The Y-Combinator Derived

The Y-Combinator was something that came up in my Programming Languages class at Rice. It was bizarre and inscrutable to me, and I never really acquired a deep understanding of it. Frankly, it doesn't have a lot of practical application, but it is interesting. And Douglas Crockford said something like, "If you understand this, you can call yourself a computer scientist." Well, I certainly want to be able to do that. And maybe this post will create a few more computer scientists. I hope so.

First, I want to note that I depended heavily on this page for my derivation steps.
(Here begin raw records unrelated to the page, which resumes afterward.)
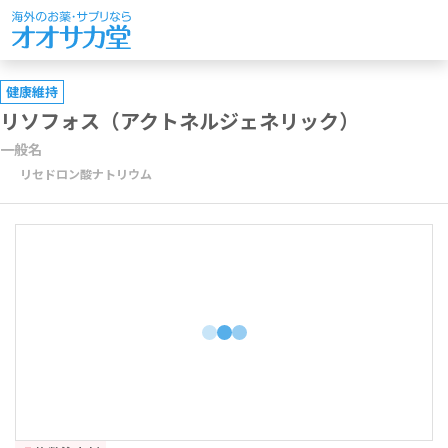
健康維持
リソフォス（アクトネルジェネリック）
一般名
リセドロン酸ナトリウム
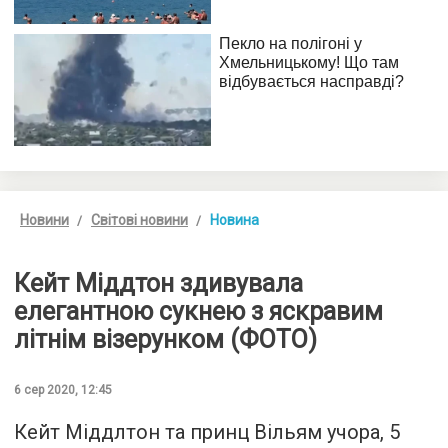
Новини
Світові новини
Новина
Кейт Міддтон здивувала
елегантною сукнею з яскравим
літнім візерунком (ФОТО)
6 сер 2020, 12:45
Кейт Міддлтон та принц Вільям учора, 5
I changed them as I saw fit, but it was nice to have them to refer to when I screwed up.

My intent is to derive the Y-Combinator in a way that makes it obvious what's going on. This subject has been done quite a few times (and in quite a few languages), but they always use meaningless function and variable names, and I find that makes it hard to follow. So I'm taking my stab at it. I've been writing in JavaScript lately, so that's what I'm using here.

The first step on that road is to understand what we're deriving. The Y-Combinator is a function that provides "anonymous recursion". That is, if your language doesn't provide a way for a function to call itself while it is being defined, the Y-Combinator can give you that.

Specifically, let's say you have a function that you can tell how to call itself, and then it can be recursive:

function factorial (myself, n) {
 return n <= 2 ? n : n * myself(myself, n - 1);
}

What you want, though, is a function that doesn't have to tell itself how to call itself every time.

// This doesn't work. We need "myself" to be defined somehow
function factorial_wish (n) {
 return n <= 2 ? n : n * myself(n - 1);
};

The first step is to "curry" myself out of the original function:

function curried_function (curried_self) {
 return function factorial (n) {
   return n <= 2 ? n : n * curried_self(curried_self)(n - 1);
 }
}

With this, curried_function(curried_function) returns the factorial function you want, which you can then call with a single argument, and it will work:

var working_factorial = curried_function(curried_function);
working_factorial(5) // returns 120

But what we really want is for the factorial function to reference itself, and not the curried outer function, so that it would be written more like factorial_wish above.

We do that by wrapping a function around it that will define myself for it, and will take care of calling curried_self with itself.

function curried_v2 (curried_self) {
 return function factorial (userArgument) {
   var inner = function(myself) {
     return function(n) {
       return n <= 2 ? n : n * myself(n - 1);;
     };
   };
   var myfact = inner(curried_self(curried_self));
   return myfact(userArgument);
 };
};

Now the innermost function is in the form we want; the function that wraps it, inner, defines its myself for us. The function that wraps that is our new factorial function, which will be what we pass an argument to, and which takes care of the curried mess.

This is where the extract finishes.